Should we mind? We, the customers, are driving this. First Franchise says that it’s the relaxed informal shopping environment that makes GCs the consumers’ choice of retail destination. Mountain Warehouse’s Property Director, Jim Pinder, is quoted. “Garden centres are more than just garden centres these day – they are shopping destinations in their own right…We’re just following where our customers go.” The current enthusiasm for grow-your-own, with its overtones of self-sufficiency and lack of consumerism, is promoting the very opposite ethos at the places we go to explore our new interest.

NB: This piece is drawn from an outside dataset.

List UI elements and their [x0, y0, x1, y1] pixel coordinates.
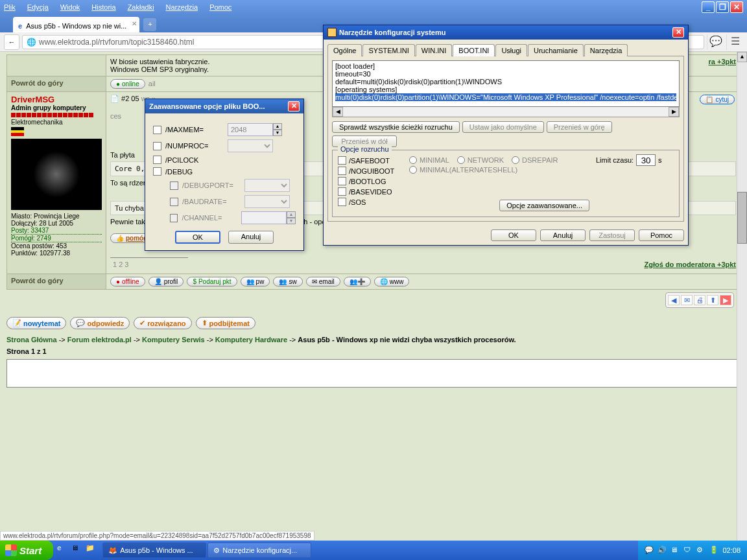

For some of us, they’ve missed the point. I’ve enjoyed garden centres because I enjoy gardening. Yes, I’ve found them relaxing, and I’ve enjoyed the ambience. No canned music, light and spacious surroundings, cake (oops!). But, most of all, they’ve been about gardening. That’s what I go for. That’s why they’re relaxing.
At my local garden centre, the heart is being displaced. Gardening items are being pushed to the edge and you can’t reach them without passing the franchises and smelling the coffee, and the thought of being forced to trail past the existing lifestyle concessions already puts me off. I can’t be alone, but I fear that we are in a minority.
According to First Franchise, there are around 2,500 garden centres or retail nurseries in the UK. That’s a ripe market for expansion and I doubt that the tide will turn soon. But the people who enjoy them in the future, I think, will not be the people who enjoy them now and I predict, where planning permission is given, that in less than ten years your local garden centre will be a tiny blip on the edge of an expanding retail “village”.
Those of us whose hobby really is gardening will no longer be visiting the garden centre.
Well said! I hate GCs for that very reason - I buy online or through a local NURSERY.
Posted by: Andy McKee | Wednesday, 26 October 2011 at 04:35 PM
Thanks, Andy. I agree - my local nursery is a fraction of the size of the garden centre but holds me there for just as long because there's so much packed in, and they're all plants or statuary.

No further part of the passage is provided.